Mas restava ainda um último golpe de teatro. Três dias após o afundamento do «Graf Spee», o Capitão Langsdorff, refugiado na Argentina, suicidou-se com um tiro na cabeça no quarto que ocupava no Arsenal Naval de Buenos Aires. Foi encontrado vestido com uniforme de gala e enrolado com a kaiserlichen Reichskriegsflagge (bandeira Imperial de Guerra alemã). O seu funeral foi presenciado por uma multidão e o seu túmulo é cuidado ainda hoje. Muitos consideram-no um dos últimos exemplos de rectidão e cavalheirismo no respeito pelas regras de guerra.
A história audaciosa e trágica foi cuidadosamente re-encenada no filme inglês originalmente intitulado The Battle Of The River Plate (1956), mas que adoptou no ano seguinte o título de "Pursuit of the Graf Spee" na distribuição norte-americana. No filme, foi utilizado o cruzador pesado USS «Salem» como «Graf Spee», além de outros 3 cruzadores ingleses.
O «Graf Spee» encontra-se hoje em dia a uma profundidade de 7 a 8,5 metros, num local de acesso ao mergulho particularmente perigoso, devido às inúmeras redes de pesca que se prenderam ao casco, à visibilidade quase nula e fortes correntes que rodeiam os destroços.
65 anos depois: a recuperação arqueológica
Nesta última semana de Janeiro de 2004, decorrem já o início dos trabalhos de uma equipa de peritos uruguaios, argentinos e alemães para recuperar o «Graf Spee».
A ambiciosa ideia consiste em retirar do fundo do rio o navio inteiro, que está a oito metros de profundidade, partido em duas partes. Segundo o director da operação, o uruguaio Héctor Bado (mergulhador profissional responsável pela localização de inúmeros naufrágios no seu país), a recuperação completa poderá levar entre três a quatro anos.
Este é o último navio de guerra alemão passível de ser resgatado. A intenção é retirá-lo integralmente e restaurá-lo para permanecer exposto em Montevideo.
Alfredo Etchegaray, proprietário dos direitos sobre o navio afundado afirmou que o cineasta americano James Cameron, realizador de Titanic, poderia ir à capital uruguaia para filmar a operação.

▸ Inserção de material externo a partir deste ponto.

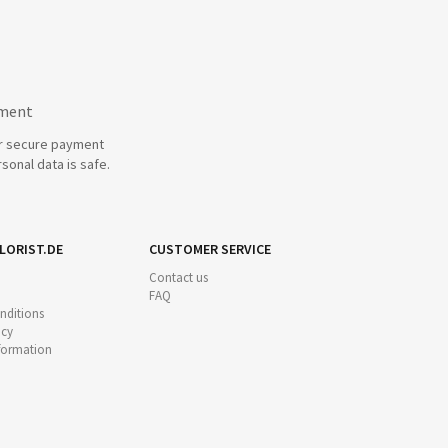
yment
r secure payment
sonal data is safe.
LORIST.DE
CUSTOMER SERVICE
Contact us
FAQ
nditions
icy
nformation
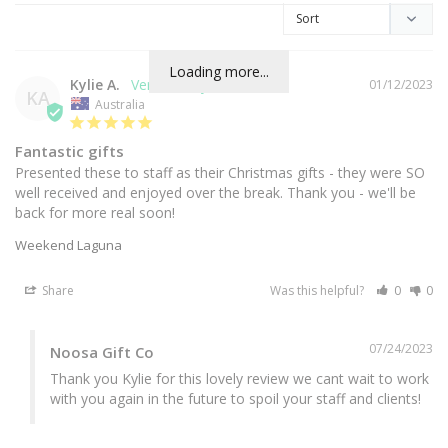
Loading more...
Kylie A.
01/12/2023
KA
Australia
Fantastic gifts
Presented these to staff as their Christmas gifts - they were SO 
well received and enjoyed over the break. Thank you - we'll be 
back for more real soon!
Weekend Laguna
Share
Was this helpful?
0
0
07/24/2023
Noosa Gift Co
Thank you Kylie for this lovely review we cant wait to work 
with you again in the future to spoil your staff and clients!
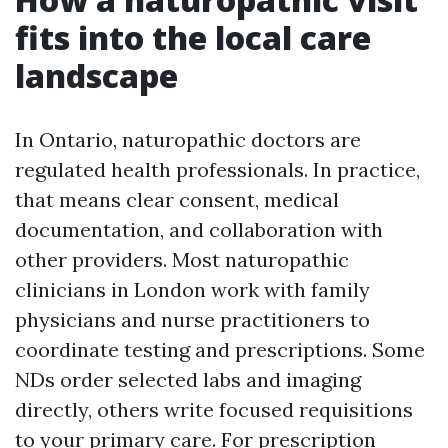
fits into the local care
landscape
In Ontario, naturopathic doctors are
regulated health professionals. In practice,
that means clear consent, medical
documentation, and collaboration with
other providers. Most naturopathic
clinicians in London work with family
physicians and nurse practitioners to
coordinate testing and prescriptions. Some
NDs order selected labs and imaging
directly, others write focused requisitions
to your primary care. For prescription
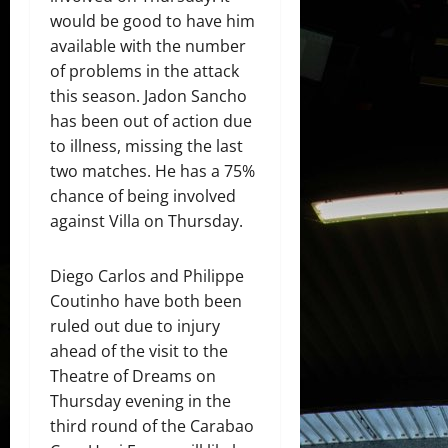
would be good to have him
available with the number
of problems in the attack
this season. Jadon Sancho
has been out of action due
to illness, missing the last
two matches. He has a 75%
chance of being involved
against Villa on Thursday.
Diego Carlos and Philippe
Coutinho have both been
ruled out due to injury
ahead of the visit to the
Theatre of Dreams on
Thursday evening in the
third round of the Carabao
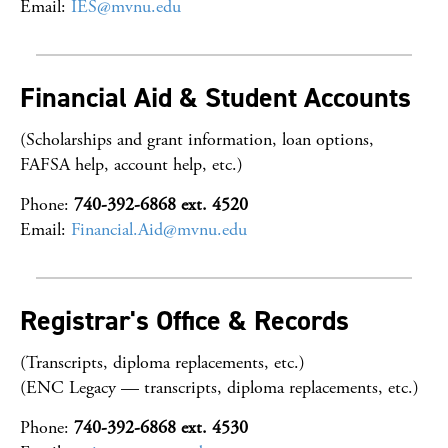
Email:
IES@mvnu.edu
Financial Aid & Student Accounts
(Scholarships and grant information, loan options,
FAFSA help, account help, etc.)
Phone:
740-392-6868 ext. 4520
Email:
Financial.Aid@mvnu.edu
Registrar's Office & Records
(Transcripts, diploma replacements, etc.)
(ENC Legacy — transcripts, diploma replacements, etc.)
Phone:
740-392-6868 ext. 4530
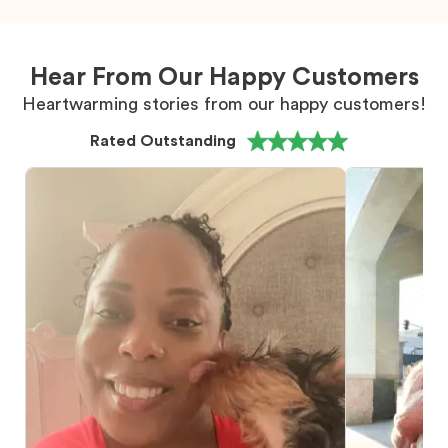
Hear From Our Happy Customers
Heartwarming stories from our happy customers!
Rated Outstanding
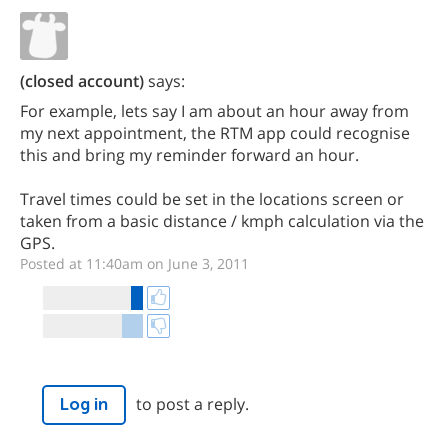
(closed account)
says:
For example, lets say I am about an hour away from
my next appointment, the RTM app could recognise
this and bring my reminder forward an hour.
Travel times could be set in the locations screen or
taken from a basic distance / kmph calculation via the
GPS.
Posted at 11:40am on June 3, 2011
to post a reply.
Log in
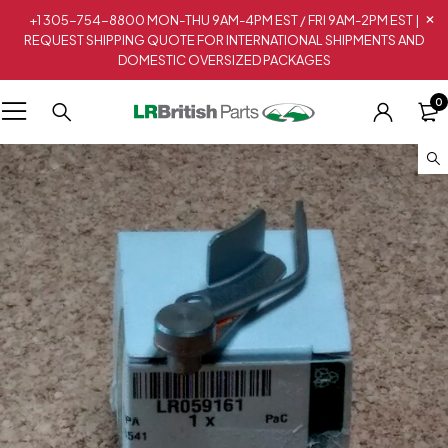
+1 305-754-8800 MON-THU 9AM-4PM EST / FRI 9AM-2PM EST |
REQUEST SHIPPING QUOTE FOR INTERNATIONAL SHIPMENTS AND
DOMESTIC OVERSIZED PACKAGES
0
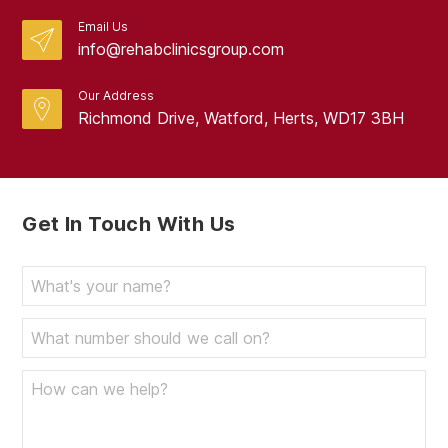
Email Us
info@rehabclinicsgroup.com
Our Address
Richmond Drive, Watford, Herts, WD17 3BH
Get In Touch With Us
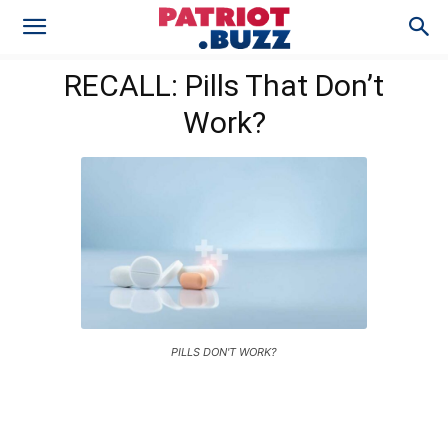
RECALL: Pills That Don’t
Work?
PILLS DON'T WORK?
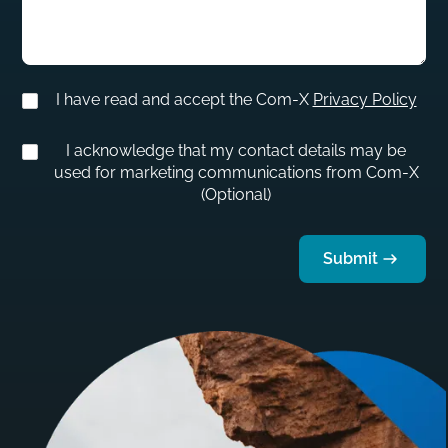
I have read and accept the Com-X
Privacy Policy
I acknowledge that my contact details may be
used for marketing communications from Com-X
(Optional)
Submit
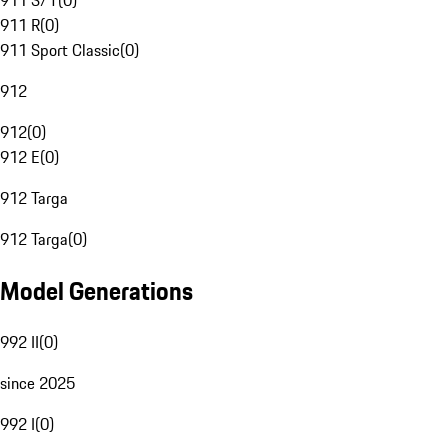
911 S/T
(
0
)
911 R
(
0
)
911 Sport Classic
(
0
)
912
912
(
0
)
912 E
(
0
)
912 Targa
912 Targa
(
0
)
Model Generations
992 II
(
0
)
since 2025
992 I
(
0
)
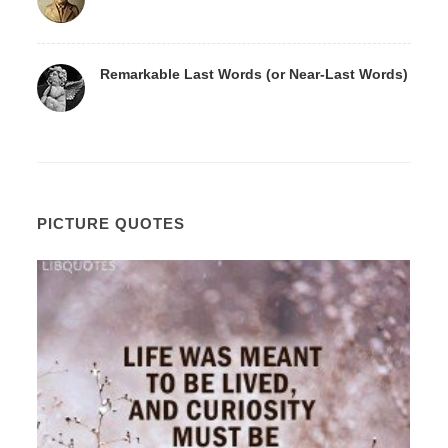
Remarkable Last Words (or Near-Last Words)
PICTURE QUOTES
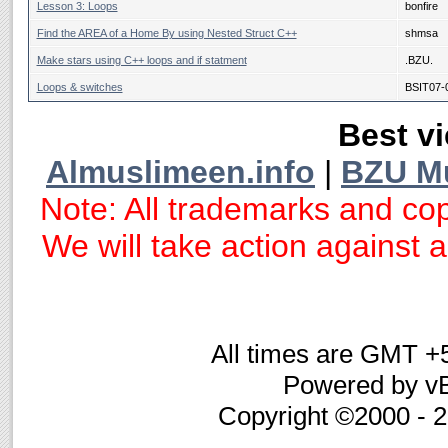
Lesson 3: Loops
bonfire
Find the AREA of a Home By using Nested Struct C++
shmsa
Make stars using C++ loops and if statment
.BZU.
Loops & switches
BSIT07-
Best vi
Almuslimeen.info
|
BZU M
Note: All trademarks and cop
We will take action against an
All times are GMT +
Powered by vB
Copyright ©2000 - 20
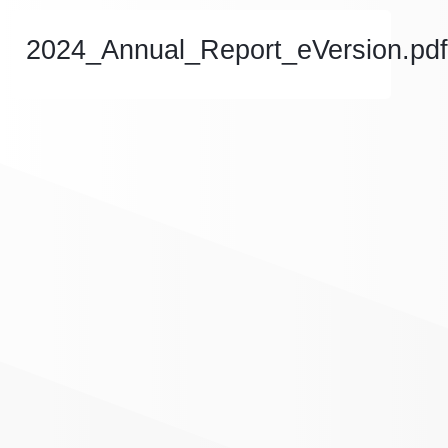
2024_Annual_Report_eVersion.pdf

O empreendimento é privado, mas conta com apoio do governo do Uruguai, que já declarou o projecto como de "interesse turístico". Várias grandes empresas de nacionalidade argentina, brasileira, alemã e holandesa asseguram o financiamento do colossal empreendimento, cujo custo exacto só sera desvendado publicamente no decorrer deste mês de Fevereiro.
A primeira peça a ser removida será o telémetro (equipamento óptico que servia de mira para avaliação das distâncias de disparo), que mede 10,50 metros de comprimento, 6 de altura e pesa 27 toneladas. Na operação trabalharão lado a lado o arqueólogo argentino Atilio Nasti e o controverso Mensun Bound, arqueólogo subaquático que alegadamente representa a Universidade inglesa de Oxford.
No entanto, existe um problema de peso. Estima-se que no interior do casco se encontram depositadas entre 6 a 8 mil toneladas de lodo. Se o «Graf Spee» fosse extraído tal qual se encontra, não suportaria todo este peso. Sabe-se também que o casco se encontra em bom estado e que é possível assegurar a sua remoção. Acresce ainda a delicada tarefa de neutralização dos explosivos que ainda se encontram armazenados na proa do navio, as quais não explodiram no dia do seu afundamento.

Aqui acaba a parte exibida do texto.